Set every record down again exactly. Do not carry over the pictures.
Start of Information supplied
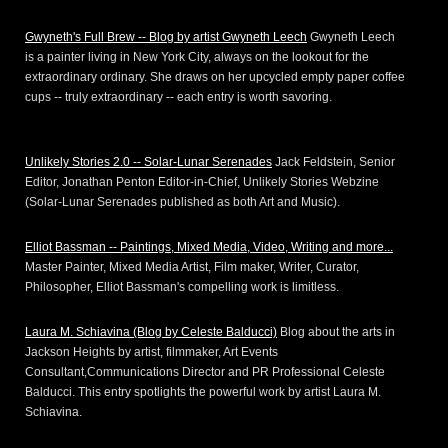
Gwyneth's Full Brew -- Blog by artist Gwyneth Leech
Gwyneth Leech
is a painter living in New York City, always on the lookout for the
extraordinary ordinary. She draws on her upcycled empty paper coffee
cups -- truly extraordinary -- each entry is worth savoring.
Unlikely Stories 2.0 -- Solar-Lunar Serenades
Jack Feldstein, Senior
Editor, Jonathan Penton Editor-in-Chief, Unlikely Stories Webzine
(Solar-Lunar Serenades published as both Art and Music).
Elliot Bassman -- Paintings, Mixed Media, Video, Writing and more...
Master Painter, Mixed Media Artist, Film maker, Writer, Curator,
Philosopher, Elliot Bassman's compelling work is limitless.
Laura M. Schiavina (Blog by Celeste Balducci)
Blog about the arts in
Jackson Heights by artist, filmmaker, Art Events
Consultant,Communications Director and PR Professional Celeste
Balducci. This entry spotlights the powerful work by artist Laura M.
Schiavina.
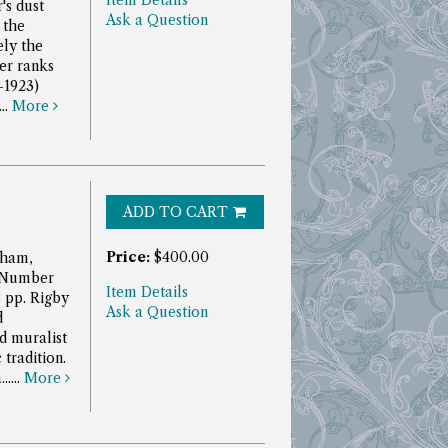
Item Details
's dust
Ask a Question
 the
ely the
er ranks
-1923)
..
More
ADD TO CART
Price:
$400.00
aham,
. Number
Item Details
8 pp.
Rigby
Ask a Question
d
nd muralist
tradition.
....
More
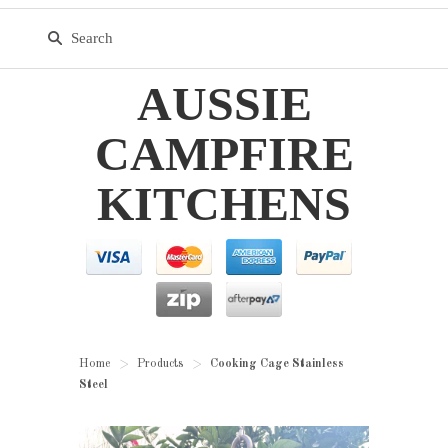
AUSSIE
CAMPFIRE
KITCHENS
Home
Products
Cooking Cage Stainless
>
>
Steel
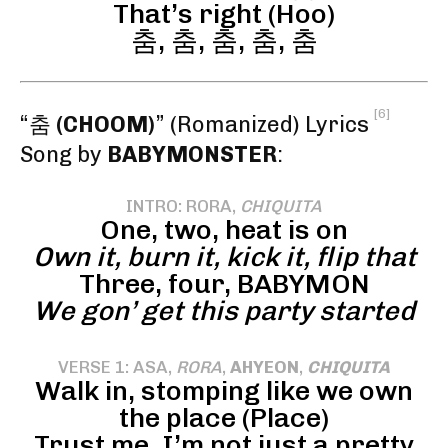
That’s right (Hoo)
춤, 춤, 춤, 춤, 춤
[6]
“춤
(CHOOM)
” (Romanized) Lyrics
Song by
BABYMONSTER
:
INTRO: RORA,
CHIQUITA
One, two, heat is on
Own it, burn it, kick it, flip that
Three, four, BABYMON
We gon’ get this party started
VERSE 1: ASA,
RORA
,
AHYEON
,
CHIQUITA
Walk in, stomping like we own
the place (Place)
Trust me, I’m not just a pretty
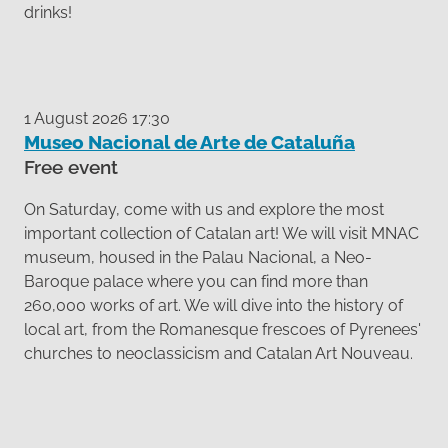
drinks!
1 August 2026 17:30
Museo Nacional de Arte de Cataluña
Free event
On Saturday, come with us and explore the most
important collection of Catalan art! We will visit MNAC
museum, housed in the Palau Nacional, a Neo-
Baroque palace where you can find more than
260,000 works of art. We will dive into the history of
local art, from the Romanesque frescoes of Pyrenees'
churches to neoclassicism and Catalan Art Nouveau.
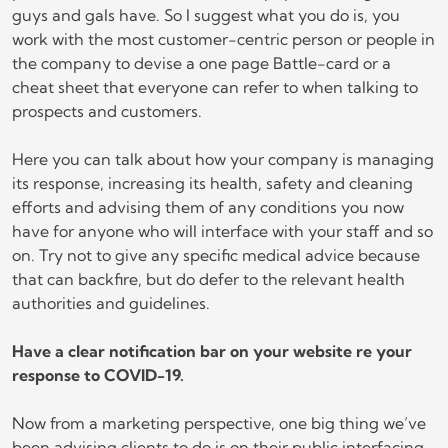
guys and gals have. So I suggest what you do is, you
work with the most customer-centric person or people in
the company to devise a one page Battle-card or a
cheat sheet that everyone can refer to when talking to
prospects and customers.
Here you can talk about how your company is managing
its response, increasing its health, safety and cleaning
efforts and advising them of any conditions you now
have for anyone who will interface with your staff and so
on. Try not to give any specific medical advice because
that can backfire, but do defer to the relevant health
authorities and guidelines.
Have a clear notification bar on your website re your
response to COVID-19.
Now from a marketing perspective, one big thing we’ve
been advising clients to do is on their public interfacing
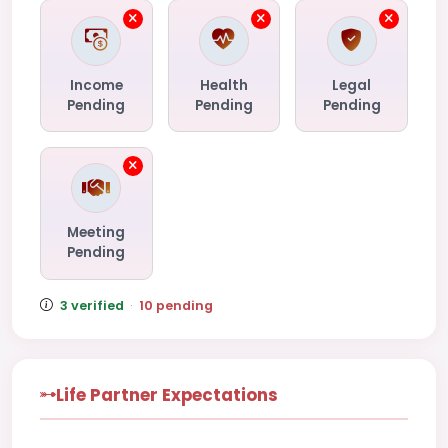
Income
Health
Legal
Pending
Pending
Pending
Meeting
Pending
3 verified
·
10 pending
Life Partner Expectations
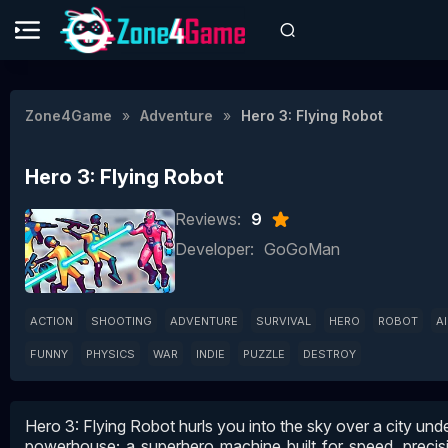
Zone4Game
Adventure
Hero 3: Flying Robot
Hero 3: Flying Robot
Reviews:
9
Developer:
GoGoMan
ACTION
SHOOTING
ADVENTURE
SURVIVAL
HERO
ROBOT
A
FUNNY
PHYSICS
WAR
INDIE
PUZZLE
DESTROY
Hero 3: Flying Robot hurls you into the sky over a city under
powerhouse; a superhero machine built for speed, precisi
End of Information supplied
— Worked solution —
Gwyneth's Full Brew -- Blog by artist Gwyneth Leech
Gwyneth Leech
is a painter living in New York City, always on the lookout for the
extraordinary ordinary. She draws on her upcycled empty paper coffee
cups -- truly extraordinary -- each entry is worth savoring.
Unlikely Stories 2.0 -- Solar-Lunar Serenades
Jack Feldstein, Senior
Editor, Jonathan Penton Editor-in-Chief, Unlikely Stories Webzine
(Solar-Lunar Serenades published as both Art and Music).
Elliot Bassman -- Paintings, Mixed Media, Video, Writing and more...
Master Painter, Mixed Media Artist, Film maker, Writer, Curator,
Philosopher, Elliot Bassman's compelling work is limitless.
Laura M. Schiavina (Blog by Celeste Balducci)
Blog about the arts in
Jackson Heights by artist, filmmaker, Art Events
Consultant,Communications Director and PR Professional Celeste
Balducci. This entry spotlights the powerful work by artist Laura M.
Schiavina.
Item Details
's dust
Ask a Question
 the
ely the
er ranks
-1923)
..
More
ADD TO CART
Price:
$400.00
aham,
. Number
Item Details
8 pp.
Rigby
Ask a Question
d
nd muralist
tradition.
....
More
AUSSIE
CAMPFIRE
KITCHENS
Home
Products
Cooking Cage Stainless
>
>
Steel
That’s right (Hoo)
춤, 춤, 춤, 춤, 춤
[6]
“춤
(CHOOM)
” (Romanized) Lyrics
Song by
BABYMONSTER
:
INTRO: RORA,
CHIQUITA
One, two, heat is on
Own it, burn it, kick it, flip that
Three, four, BABYMON
We gon’ get this party started
VERSE 1: ASA,
RORA
,
AHYEON
,
CHIQUITA
Walk in, stomping like we own
the place (Place)
Trust me, I’m not just a pretty
drinks!
1 August 2026 17:30
Museo Nacional de Arte de Cataluña
Free event
On Saturday, come with us and explore the most
important collection of Catalan art! We will visit MNAC
museum, housed in the Palau Nacional, a Neo-
Baroque palace where you can find more than
260,000 works of art. We will dive into the history of
local art, from the Romanesque frescoes of Pyrenees'
churches to neoclassicism and Catalan Art Nouveau.
guys and gals have. So I suggest what you do is, you
work with the most customer-centric person or people in
the company to devise a one page Battle-card or a
cheat sheet that everyone can refer to when talking to
prospects and customers.
Here you can talk about how your company is managing
its response, increasing its health, safety and cleaning
efforts and advising them of any conditions you now
have for anyone who will interface with your staff and so
on. Try not to give any specific medical advice because
that can backfire, but do defer to the relevant health
authorities and guidelines.
Have a clear notification bar on your website re your
response to COVID-19.
Now from a marketing perspective, one big thing we’ve
been advising clients to do is on their public interfacing
Income
Health
Legal
Pending
Pending
Pending
Meeting
Pending
3 verified
·
10 pending
Life Partner Expectations
Zone4Game
Adventure
Hero 3: Flying Robot
Hero 3: Flying Robot
Reviews:
9
Developer:
GoGoMan
ACTION
SHOOTING
ADVENTURE
SURVIVAL
HERO
ROBOT
A
FUNNY
PHYSICS
WAR
INDIE
PUZZLE
DESTROY
Hero 3: Flying Robot hurls you into the sky over a city under
powerhouse; a superhero machine built for speed, precisi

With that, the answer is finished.